Firms in this group now have standalone credit assessments of a3 or better (on a scale from aaa, highest, to c, lowest). Their main operating companies now have deposit ratings of Aa3, and their holding companies, where they exist, have senior debt ratings between Aa3 and A2. Their short-term ratings are Prime-1 at both the operating and holding company level.


The second group of firms includes Barclays, BNP Paribas, Credit Agricole SA (CASA), Credit Suisse, Deutsche Bank, Goldman Sachs, Societe Generale and UBS. Many of these firms rely on capital markets revenues to meet shareholder expectations. Their relative position reflects a combination of differentiating and sometimes adverse factors. Capital markets operations constitute a large part of the overall franchises for Credit Suisse, Goldman Sachs, Barclays, and Deutsche Bank, but less so for UBS, Societe Generale, BNP Paribas and CASA's cooperative group, Groupe Credit Agricole.

Other factors contribute to the relative positioning. For example, Barclays, BNP Paribas and Groupe Credit Agricole have, to varying degrees, relatively robust shock absorbers. Exposure to capital markets businesses is very high for Goldman Sachs, but this is balanced by a record of effective risk management. Barclays, BNP Paribas, Groupe Credit Agricole, and Deutsche Bank also have sizeable but varying degrees of exposure to weaker European economies. Some firms are relatively weak with regard to structural liquidity or reliance on wholesale funding.

Firms in this group now have standalone credit assessments of baa1 or baa2. Their deposit ratings range between A1 and A2, and their short-term ratings are Prime-1 at the operating company level. Their holding companies, where they exist, have senior debt ratings between A2 and A3 and short-term ratings between Prime-1 and Prime-2.

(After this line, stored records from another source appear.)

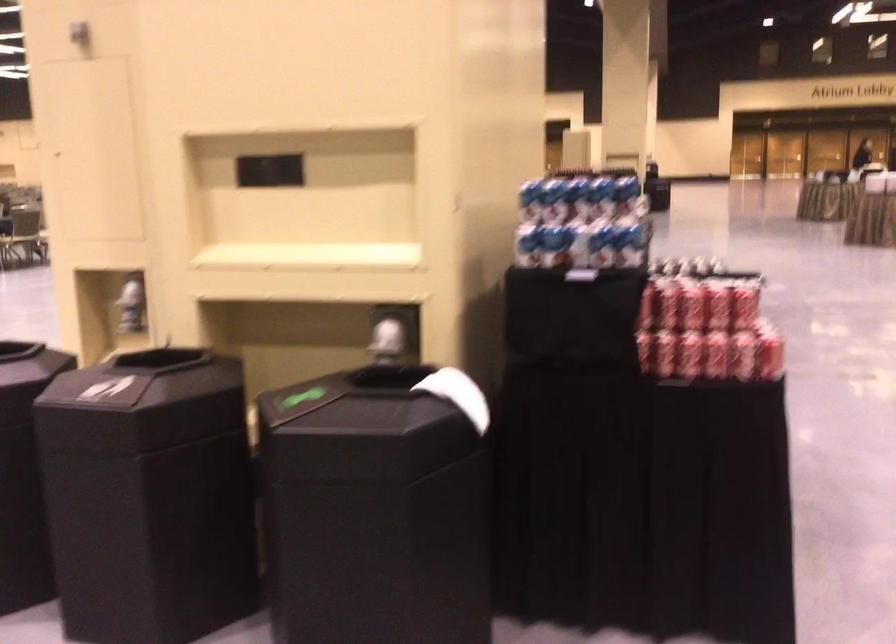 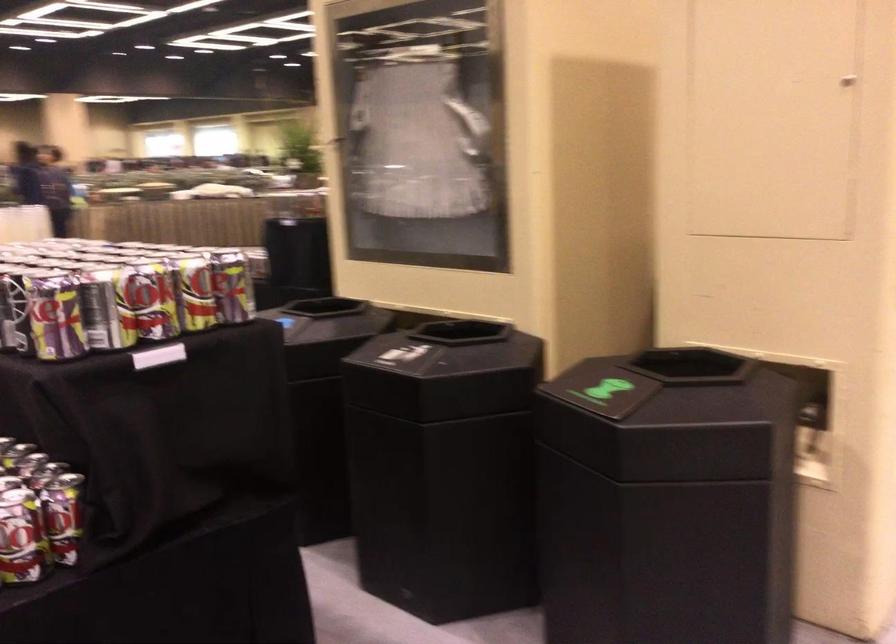 Question: I am providing you with two images of the same scene from different viewpoints. Please identify which objects are invisible in image2.

Choices:
 (A) black bin opening
 (B) red soda can
 (C) red and black backpack
 (D) beverage can

Answer: (B) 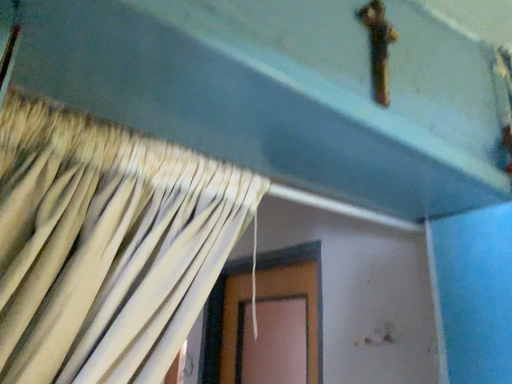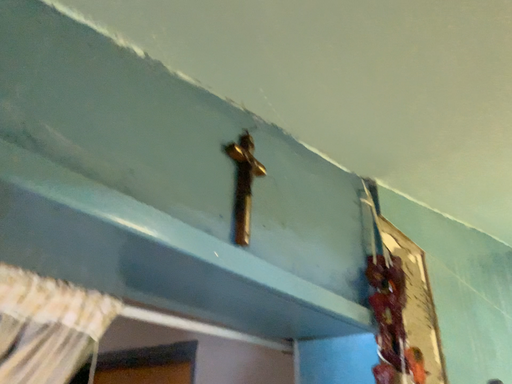 Question: How did the camera likely rotate when shooting the video?

Choices:
 (A) rotated upward
 (B) rotated downward

Answer: (A)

The third group of firms includes Bank of America, Citigroup, Morgan Stanley, and Royal Bank of Scotland. The capital markets franchises of many of these firms have been affected by problems in risk management or have a history of high volatility, while their shock absorbers are in some cases thinner or less reliable than those of higher-rated peers. Most of the firms in this group have undertaken considerable changes to their risk management or business models, as required to limit the risks from their capital markets activities. Some are implementing business strategy changes intended to increase earnings from more stable activities. These transformations are ongoing and their success has yet to be tested. In addition, these firms may face remaining risks from run-off legacy or acquired portfolios, or from noteworthy exposure to the euro area debt crisis.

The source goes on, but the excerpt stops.